Ripresa e occupazione, il ruolo della formazione continua

Decontribuzione e blocco dei licenziamenti, le misure del governo Gentiloni per rilanciare l'occupazione giovanile. Rossella Spada, direttore del Fondo Formazienda: «Ora più che mai serve forza lavoro di qualità»

di REDAZIONE

«Lavoriamo con i grandi gruppi industriali e le Pmi in tutte le regioni italiane. Nei Paesi europei più avanzati la formazione è la chiave di volta di un mercato del lavoro che sappia reagire tempestivamente alle criticità». Rossella Spada, direttore del Fondo Formazienda, commenta gli incentivi alle assunzioni nella nuova manovra del governo Gentiloni. Una strategia che interessa principalmente la popolazione giovanile.

«Negli anni della crisi – spiega Rossella Spada - il sistema economico italiano ha perso milioni di posti di lavoro. Ora che la ripresa sembra materializzarsi è giusto intervenire con misure che facilitino l’ingresso dei giovani nel mondo produttivo. Ma dobbiamo farlo acquisendo il punto di vista dell’impresa: guadagnare competitività. La formazione, in questa prospettiva, assicura un vantaggio trainante e insostituibile perché eleva le capacità operative degli addetti dando un contributo decisivo al miglioramento delle performance aziendali.

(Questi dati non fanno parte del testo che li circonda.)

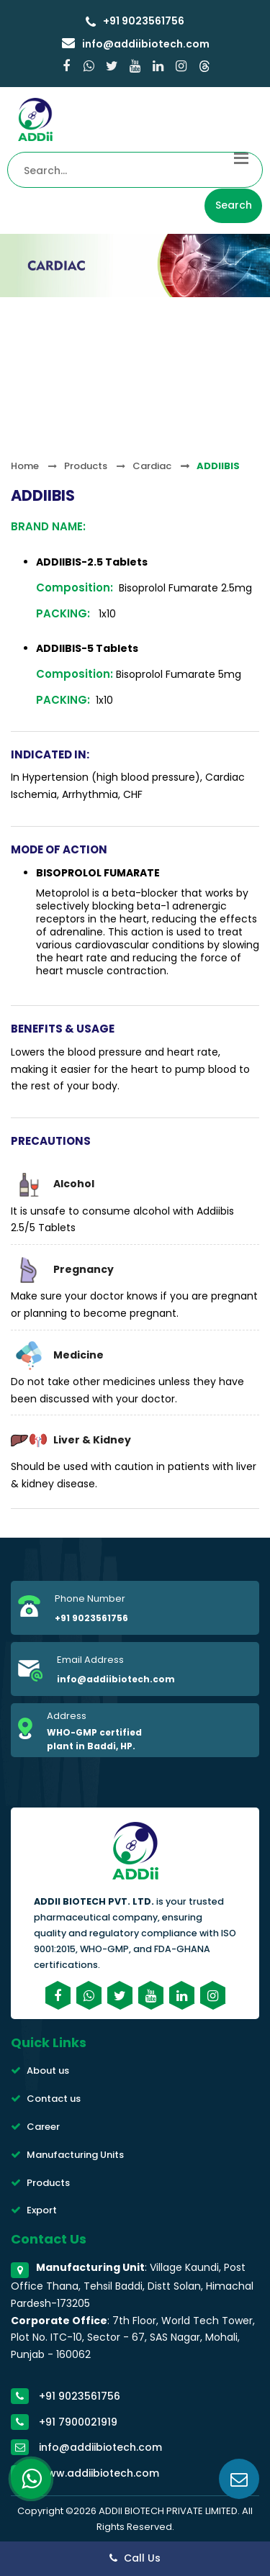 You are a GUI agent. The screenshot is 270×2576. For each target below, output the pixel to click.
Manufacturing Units (75, 2155)
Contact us (54, 2098)
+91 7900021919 (78, 2422)
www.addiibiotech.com (99, 2473)
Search (233, 205)
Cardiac (151, 466)
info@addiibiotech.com (145, 44)
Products (85, 466)
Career (43, 2126)
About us (48, 2070)
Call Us (135, 2558)
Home (25, 466)
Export (42, 2210)
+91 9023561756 (142, 21) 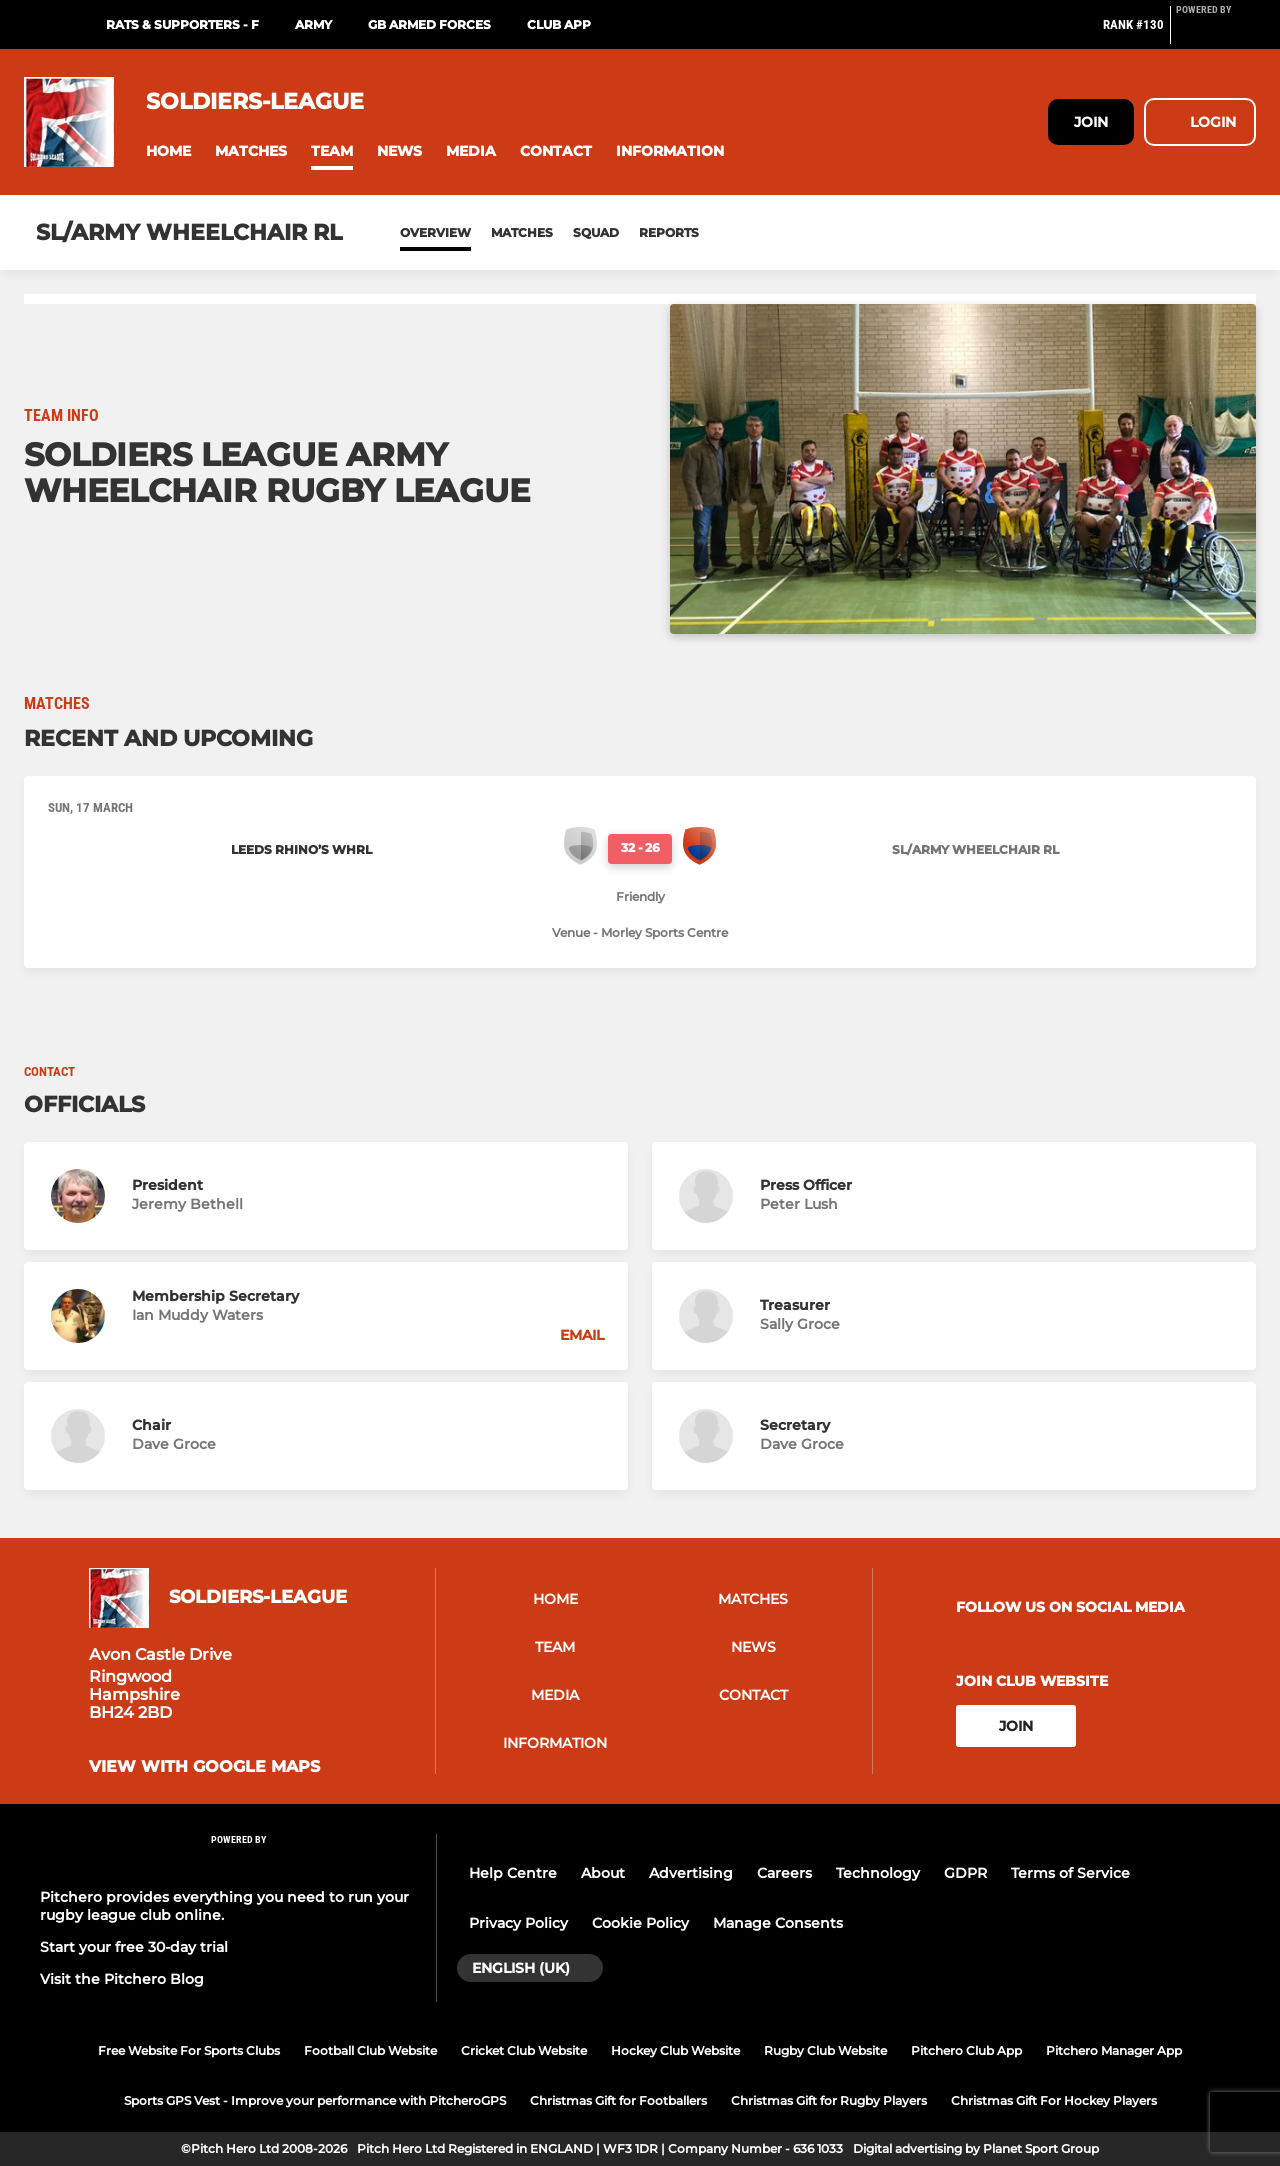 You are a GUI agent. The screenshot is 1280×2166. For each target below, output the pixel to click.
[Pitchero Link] (1216, 33)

«All’Italia serve una politica industriale lungimirante che punti alla creazione di una forza lavoro di qualità. La sola che può ambire a tutelarsi nel lungo termine, ponendo le basi di un mercato dell’occupazione davvero in linea con le aspettative delle aziende e che possa ritenersi al sicuro dalle continue oscillazioni della domanda. E’ urgente la necessità di un pacchetto organico di proposte al servizio delle imprese all’interno del quale la formazione continua non può che avere un ruolo strategico e propulsivo».